My apologies for my embarrassingly long hiatus! I spent last week chaperoning 20 delightful students in Paris and London only to return to the States with the flu! A full week later, I’m down to a persistent cold and finally finding the energy to be a real person again (clearly this means blogging, not doing anything responsible like laundry).
What could possibly pull me out of my flu-induced lethargy? Why Poem in Your Pocket Day, of course! Celebrating its 9th anniversary in NYC, Poem in Your Pocket Day is a day to remember how delightful poetry is and to celebrate language. Ideally, you carry a poem in your pocket all day, sharing your poetry with anyone you meet. Then, they’ll share their poem with you! Poetry alive on the streets of New York!

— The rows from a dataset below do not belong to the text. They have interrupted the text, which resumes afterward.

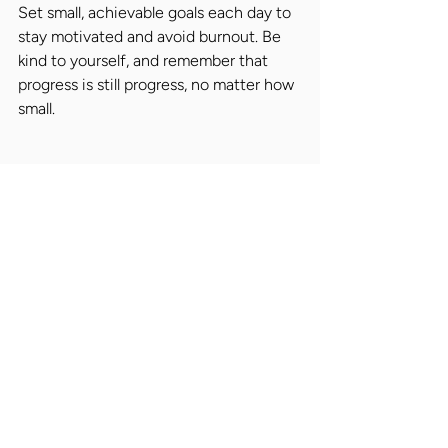
Set small, achievable goals each day to 
stay motivated and avoid burnout. Be 
kind to yourself, and remember that 
progress is still progress, no matter how 
small.
Placing the Right People
At Nicholas Alexander, we're 
committed to promoting the right 
people for the right jobs. We 
understand that job loss can be a 
challenging experience, and we're here 
to support candidates throughout their 
career journey. We work closely with 
leading retail organisations to identify 
top talent and make executive 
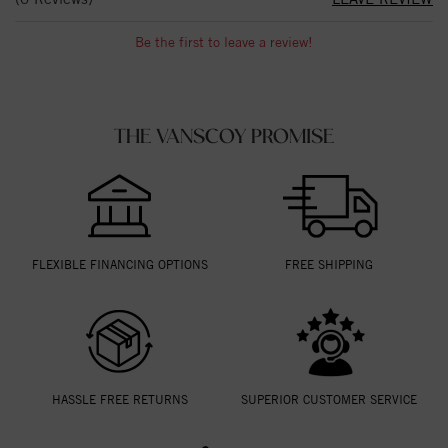
Be the first to leave a review!
THE VANSCOY PROMISE
FLEXIBLE FINANCING OPTIONS
FREE SHIPPING
HASSLE FREE RETURNS
SUPERIOR CUSTOMER SERVICE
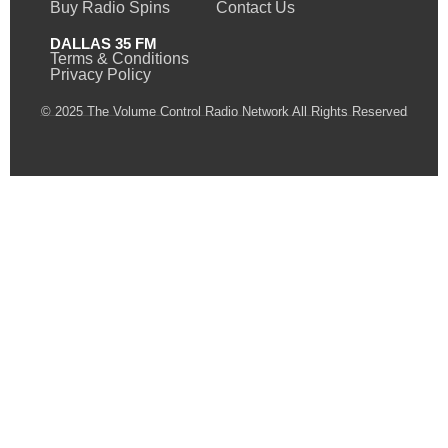
Buy Radio Spins
Contact Us
DALLAS 35 FM
Terms & Conditions
Privacy Policy
© 2025 The Volume Control Radio Network All Rights Reserved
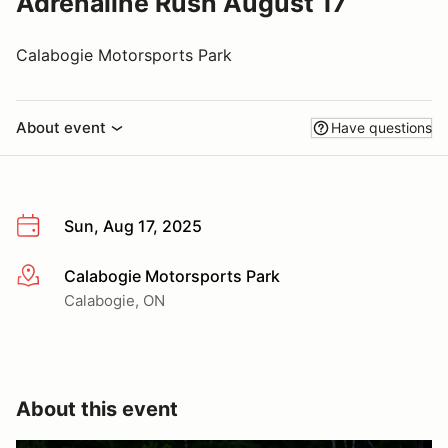
Adrenaline Rush August 17
Calabogie Motorsports Park
About event
Have questions
Sun, Aug 17, 2025
Calabogie Motorsports Park
More info
Calabogie, ON
About this event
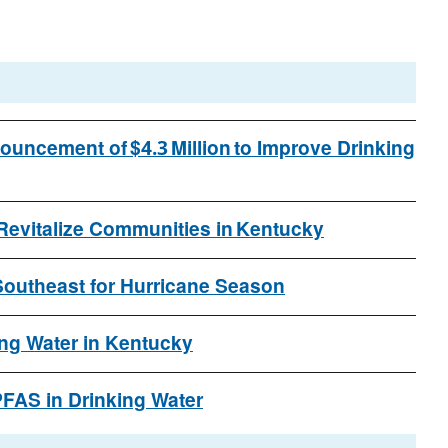
uncement of $4.3 Million to Improve Drinking
 Revitalize Communities in Kentucky
outheast for Hurricane Season
ng Water in Kentucky
FAS in Drinking Water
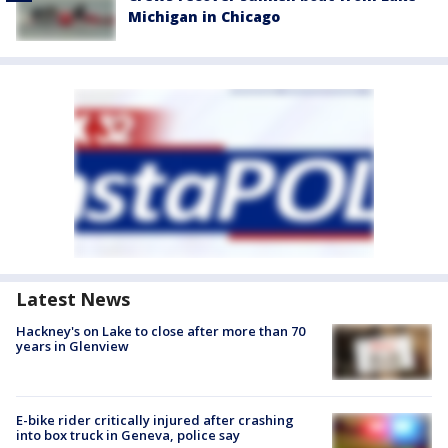
Michigan in Chicago
Latest News
Hackney's on Lake to close after more than 70
years in Glenview
E-bike rider critically injured after crashing
into box truck in Geneva, police say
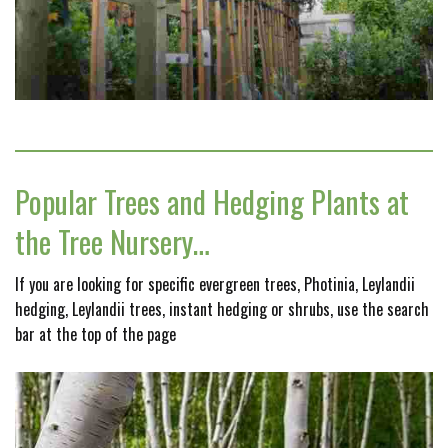
Popular Trees and Hedging Plants at
the Tree Nursery…
If you are looking for specific evergreen trees, Photinia, Leylandii
hedging, Leylandii trees, instant hedging or shrubs, use the search
bar at the top of the page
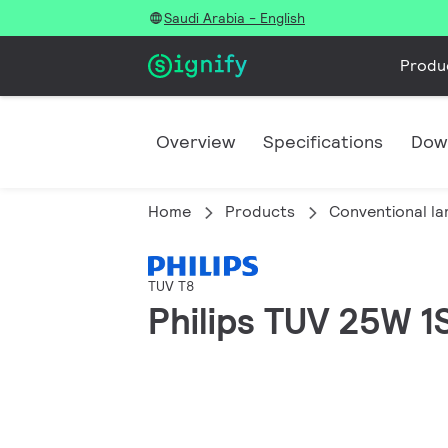
Saudi Arabia - English
Produ
Overview
Specifications
Dow
Home
Products
Conventional l
TUV T8
Philips TUV 25W 1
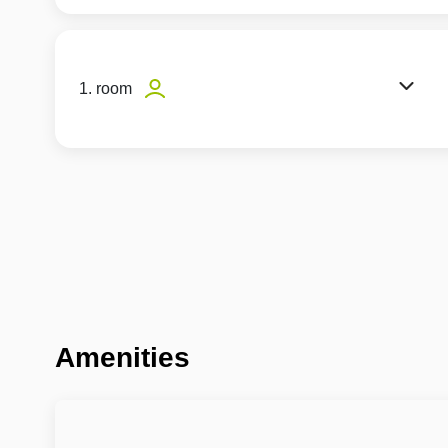
1. room
Amenities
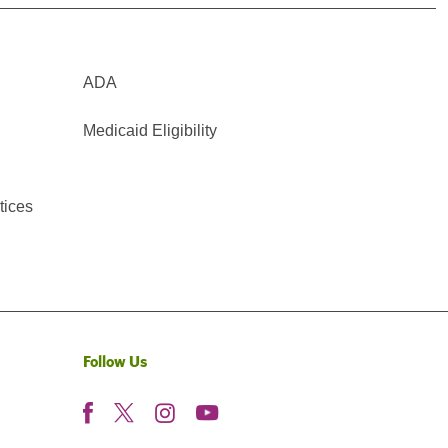
ADA
Medicaid Eligibility
tices
Follow Us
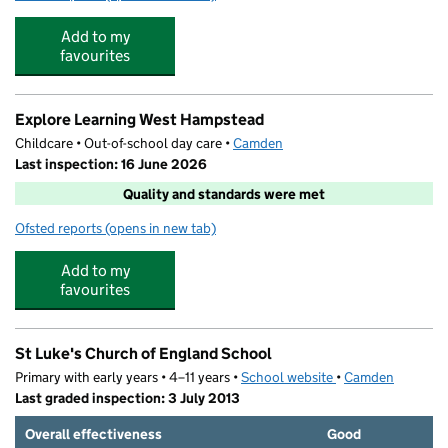
Add to my
favourites
Explore Learning West Hampstead
Childcare • Out-of-school day care •
Camden
Last inspection: 16 June 2026
Quality and standards were met
Ofsted reports
(opens in new tab)
for Explore Learning West Hampstead
Add to my
favourites
St Luke's Church of England School
Primary with early years • 4–11 years •
School website
(opens in new tab)
•
Camden
Last graded inspection: 3 July 2013
Overall effectiveness
Good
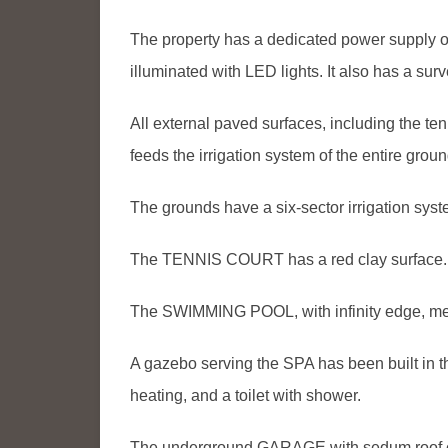
The property has a dedicated power supply o
illuminated with LED lights. It also has a su
All external paved surfaces, including the tenn
feeds the irrigation system of the entire groun
The grounds have a six-sector irrigation sys
The TENNIS COURT has a red clay surface.
The SWIMMING POOL, with infinity edge, m
A gazebo serving the SPA has been built i
heating, and a toilet with shower.
The underground GARAGE with sedum roof ca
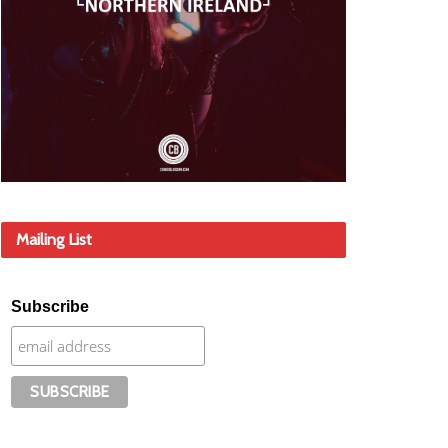
Mailing List
Subscribe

Of course, Poem in Your Pocket Day has never actually happened this way for me. I’ve never had an encounter with a stranger that has led to spontaneous poetry reading. But, in my five years as a high school English teacher, I HAVE had several lovely encounters with students on Poem in Your Pocket Day. It’s always delightful to learn of the quiet boy who secretly loves Walt Whitman (which happened today), or the girl who already carries around a Langston Hughes poem in her wallet.
Here’s the poem I carried today. It’s a favorite of mine, every since my husband sent it to me when we were dating (long distance–how romantic!).
by Jeffrey McDaniel
In an effort to get people to look
into each other’s eyes more,
and also to appease the mutes,
the government has decided
to allot each person exactly one hundred
and sixty-seven words, per day.
When the phone rings, I put it to my ear
without saying hello. In the restaurant
I point at chicken noodle soup.
I am adjusting well to the new way.
Late at night, I call my long distance lover,
proudly say I only used fifty-nine today.
I saved the rest for you.
When she doesn’t respond,
I know she’s used up all her words,
so I slowly whisper I love you
thirty-two and a third times.
After that, we just sit on the line
and listen to each other breathe.
I’m going to keep it in my wallet from now on, hoping that someday, somewhere, someone will ask me “Is that a poem in your pocket?” And I’ll be able to say “Why yes, yes it is.”